» **Activity**: Start at the line below containing "пациента. Диагностика причин появления комка" and stop at the line containing "Используют мази для уменьшения отека.". Repeat every line of that stretch exactly, and nothing outside it.

» **Extracted information**:
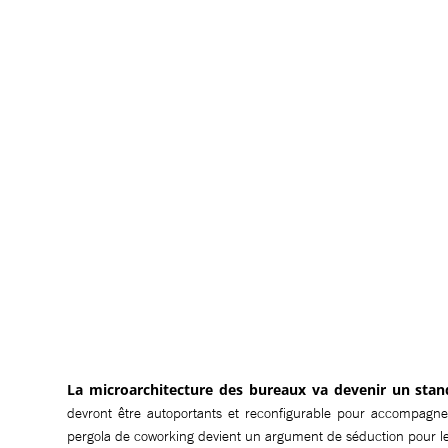
La microarchitecture des bureaux va devenir un sta
devront être autoportants et reconfigurable pour accompagner 
pergola de coworking devient un argument de séduction pour les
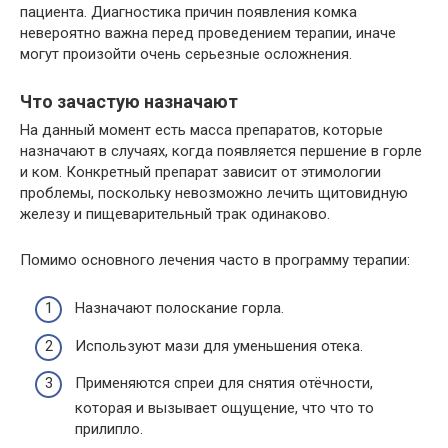
пациента. Диагностика причин появления комка
невероятно важна перед проведением терапии, иначе
могут произойти очень серьезные осложнения.
Что зачастую назначают
На данный момент есть масса препаратов, которые
назначают в случаях, когда появляется першение в горле
и ком. Конкретный препарат зависит от этимологии
проблемы, поскольку невозможно лечить щитовидную
железу и пищеварительный трак одинаково.
Помимо основного лечения часто в программу терапии:
Назначают полоскание горла.
Используют мази для уменьшения отека.
Применяются спреи для снятия отёчности,
которая и вызывает ощущение, что что то
прилипло.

» **Your response**:
пациента. Диагностика причин появления комка
невероятно важна перед проведением терапии, иначе
могут произойти очень серьезные осложнения.
Что зачастую назначают
На данный момент есть масса препаратов, которые
назначают в случаях, когда появляется першение в горле
и ком. Конкретный препарат зависит от этимологии
проблемы, поскольку невозможно лечить щитовидную
железу и пищеварительный трак одинаково.
Помимо основного лечения часто в программу терапии:
Назначают полоскание горла.
Используют мази для уменьшения отека.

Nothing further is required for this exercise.